Let’s wrap up Canada.
The season is now all about the countdown to Southern Illinois coach Barry Hinson referencing Canada and thanking Gregg Marshall for taking him off the hook for “Most Viewed Tirade” by a Missouri Valley Conference coach.
▪ You can spin any exhibition trip in a positive way. For WSU, it seems to have unfolded almost as well as could be planned.
The players got three wins, two in which they played well most of the time, to learn from and feed confidence. Coaches can sit on the video from a convincing defeat and two-plus quarters (vs. McGill) in which the Shockers didn’t play well. They can use those minutes to teach and remind the players.

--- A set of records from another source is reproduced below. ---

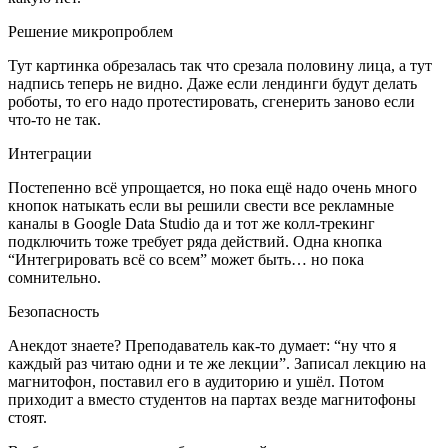
Решение микропроблем
Тут картинка обрезалась так что срезала половину лица, а тут
надпись теперь не видно. Даже если лендинги будут делать
роботы, то его надо протестировать, сгенерить заново если
что-то не так.
Интеграции
Постепенно всё упрощается, но пока ещё надо очень много
кнопок натыкать если вы решили свести все рекламные
каналы в Google Data Studio да и тот же колл-трекинг
подключить тоже требует ряда действий. Одна кнопка
“Интегрировать всё со всем” может быть… но пока
сомнительно.
Безопасность
Анекдот знаете? Преподаватель как-то думает: “ну что я
каждый раз читаю одни и те же лекции”. Записал лекцию на
магнитофон, поставил его в аудиторию и ушёл. Потом
приходит а вместо студентов на партах везде магнитофоны
стоят.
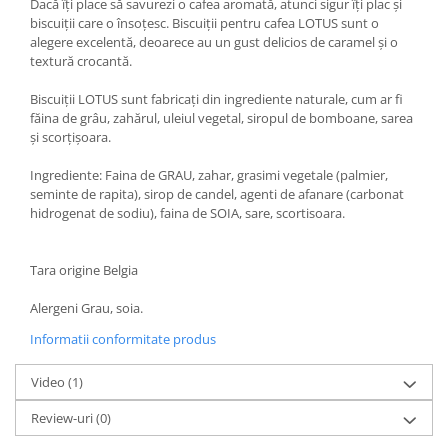
Dacă îți place să savurezi o cafea aromată, atunci sigur îți plac și
biscuiții care o însoțesc. Biscuiții pentru cafea LOTUS sunt o
alegere excelentă, deoarece au un gust delicios de caramel și o
textură crocantă.
Biscuiții LOTUS sunt fabricați din ingrediente naturale, cum ar fi
făina de grâu, zahărul, uleiul vegetal, siropul de bomboane, sarea
și scorțișoara.
Ingrediente: Faina de GRAU, zahar, grasimi vegetale (palmier,
seminte de rapita), sirop de candel, agenti de afanare (carbonat
hidrogenat de sodiu), faina de SOIA, sare, scortisoara.
Tara origine Belgia
Alergeni Grau, soia.
Informatii conformitate produs
Video
(1)
Review-uri
(0)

This is, as I haven’t pointed out often enough, a team without scholarship seniors.
If nothing else, the 25-point loss to Carleton will serve as an example of what can happen when the opposition plays harder and smarter.
The Shockers are off until school starts later this month. They will resume individual workouts then. Practices begin again in late September.

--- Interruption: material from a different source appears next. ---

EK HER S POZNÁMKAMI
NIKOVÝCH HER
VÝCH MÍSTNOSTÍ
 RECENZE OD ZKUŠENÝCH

“We got a lot better,” WSU sophomore Markis McDuffie said. “After that loss, we came together as a team. In the last two games we finished strong and we’re proud of ourselves for that.”
Injuries kept the trip from finishing with more success. Rauno Nurger missed the final game with a concussion, although he was on the bench and active. McDuffie said Wednesday’s game caused his knee injury to stiffen and he will consider surgery.
Freshmen Austin Reaves (shoulder) and C.J. Keyser (foot) did not play. Both would have gained tremendous experience from the trip (and its preceding practices). The Shockers are already deep, perhaps 10 deep depending on how you look at the roster. The freshmen have a lot of ground to make up when practices resume.
I would expect Reaves, who is doing everything save 5-on-5 practices, to be ready. Keyser hasn’t been cleared for practice.
▪ McDuffie’s return, after missing the first two games, helped immensely.
He is such a versatile player, perhaps the one Shocker who is effective in every area of the court. He can score in the lane, rebounds well, drives to the basket and shoots three-pointers. Defensively, he is just as valuable.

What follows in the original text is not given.